Flynn also has magic, which he can shoot normally for minor damage, or which can be charged to trigger special effects. They are purple energy, ice, electricity and fire. Ice can freeze enemies as well as some places with water, electricity somehow deselect shocking enemies, and fire can light torches and burn enemies. Flynn can also dodge roll, which has a noticeable cooldown to prevent players from spamming it. Enemies flash briefly to signify they’re about to strike and your dodge has a lot of i-frames.
Let me chop something for you
There’s a surprising amount of variety in level design here. There are some autoscroll levels, some combat-oriented, some heavy platform levels, submarines, and dark levels. As you move forward, each level locks, and Flynn must head to a flogged version of the level. It changes things so much that I never recognized the flogged versions. Several of them feature a giant floating green ax that follows you. Your objective here is always to get to the end of the level and destroy a shining orb which eliminates the threat.
By exploring the levels of Flynn: Son of Crimson, you will come across red and green crystals which can be broken. Red crystals give you red gems, the in-game currency. Green fills your healing items in small or large amounts, depending on the crystal. It takes several to give you one healing charge, but one big one. Red Gems can be spent on upgrades to Loretta, the game’s skill trainer. These add new attacks, more health and healing charges, as well as changes to the game’s “rage mode”. that you can trigger after filling a meter. Rage mode gives you increased speed and damage for a little while. There are also some golden trinkets hidden in the levels which can be sold to a collector in the same town as Loretta for 1000 Cool Red Gems.

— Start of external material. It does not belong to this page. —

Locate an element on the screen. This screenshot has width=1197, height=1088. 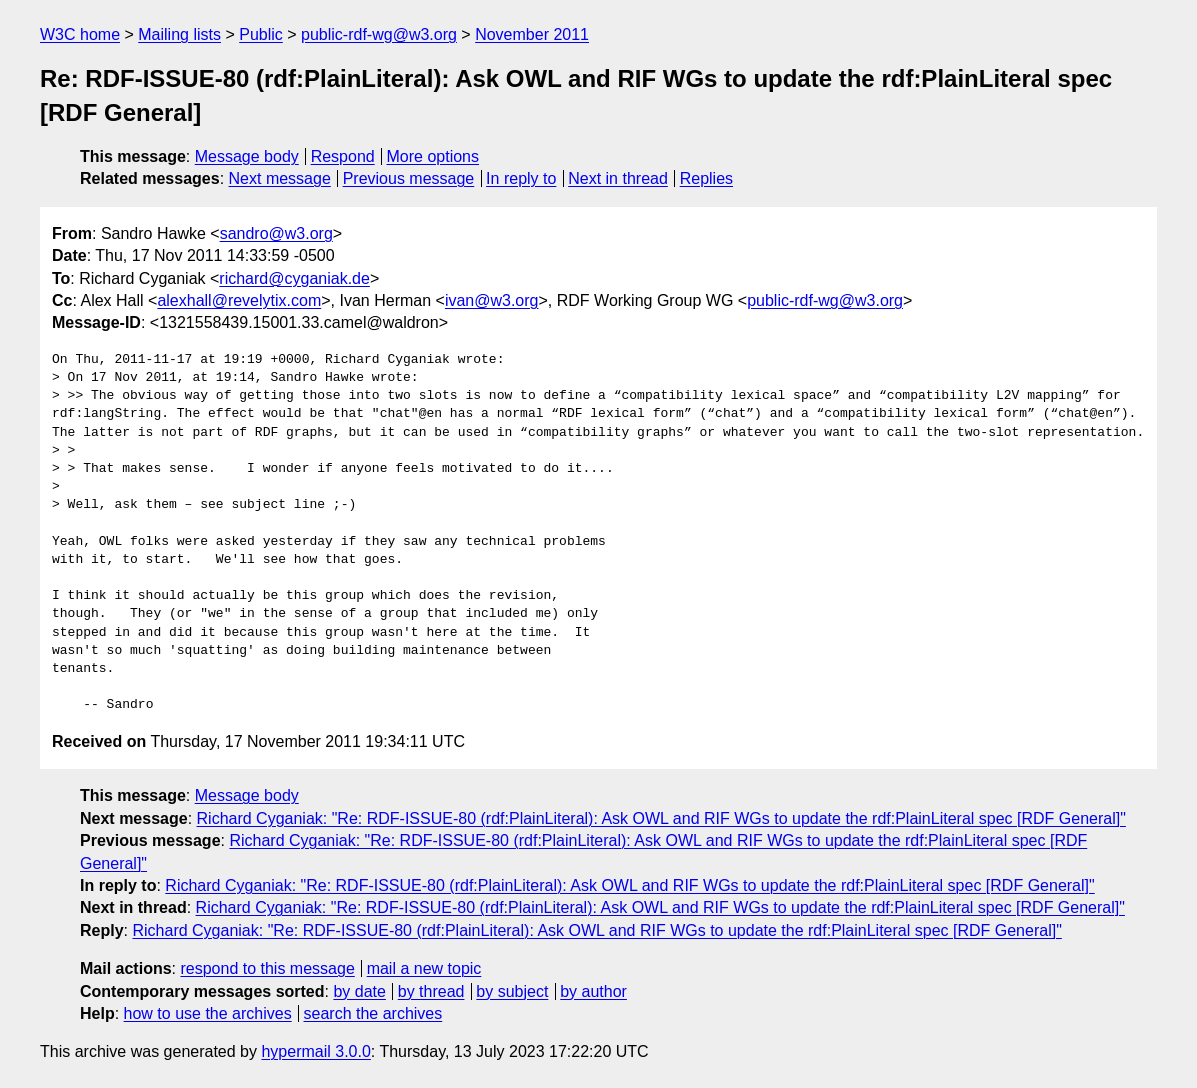
search the archives is located at coordinates (373, 1013).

Honestly, I don’t have much negative to say about Flynn: Son of Crimson. Combat is pretty straightforward, I guess, and it can be hard to tell an enemy is blinking if Flynn’s sprite obscures them. I had trouble in a couple of the dark areas, just because they were so dark I couldn’t see. I also almost completely stopped using the sword and ax once I got the claws because they really outclass them. Plus, the bosses are neat, but they’re mostly on the easy side. None of them took more than two tries. Yes the game is short, but I feel like it is as long as it needs to be, so I have no problem with that.
Flynn: Son of Crimson maybe not a lot of new stuff, but I had a pretty good time playing it. The controls and the level design are both top notch and I loved the variety of the levels. I also loved riding Dex, Flynn’s watchdog. I wish Dex showed up a bit more, as summoning them on statues and riding them across the rest of a level was a nice change of pace, but he’s more of a nit-picker than anything else. If you’re looking for a polished and engaging 2D action platformer, you can’t go wrong with this one.